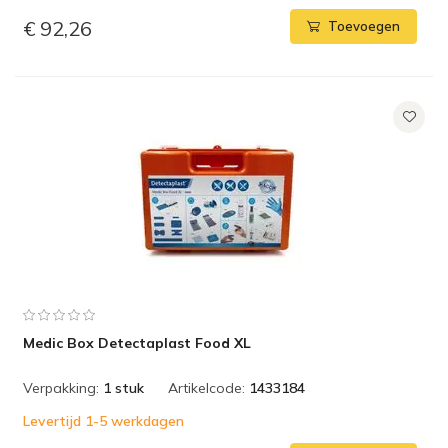
€ 92,26
Toevoegen
Medic Box Detectaplast Food XL
Verpakking:
1 stuk
Artikelcode:
1433184
Levertijd 1-5 werkdagen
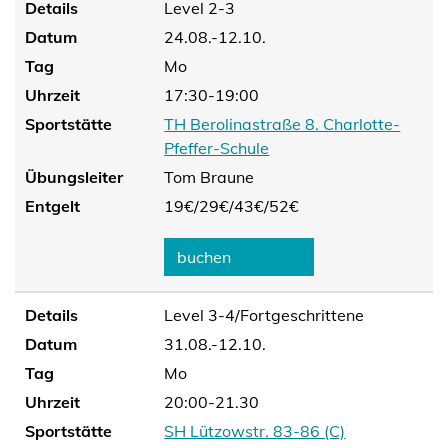
Details
Level 2-3
Datum
24.08.-12.10.
Tag
Mo
Uhrzeit
17:30-19:00
Sportstätte
TH Berolinastraße 8. Charlotte-
Pfeffer-Schule
Übungsleiter
Tom Braune
Entgelt
19€/
29€/
43€/
52€
buchen
Details
Level 3-4/Fortgeschrittene
Datum
31.08.-12.10.
Tag
Mo
Uhrzeit
20:00-21.30
Sportstätte
SH Lützowstr. 83-86 (C)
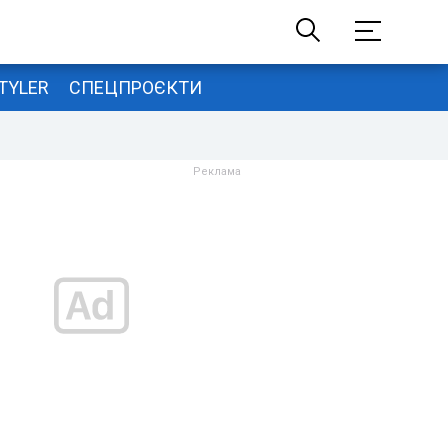
TYLER
СПЕЦПРОЄКТИ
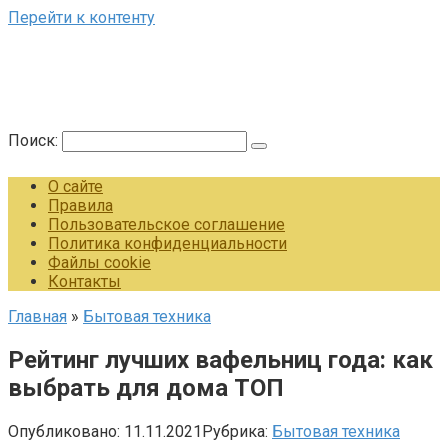
Перейти к контенту
Поиск:
О сайте
Правила
Пользовательское соглашение
Политика конфиденциальности
Файлы cookie
Контакты
Главная
»
Бытовая техника
Рейтинг лучших вафельниц года: как
выбрать для дома ТОП
Опубликовано:
11.11.2021
Рубрика:
Бытовая техника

= = = =

◆ **REQUIREMENT**
In the listing above, how many lines contain the string "Level"? State the number and stop.

◆ **TASK ANSWER**
2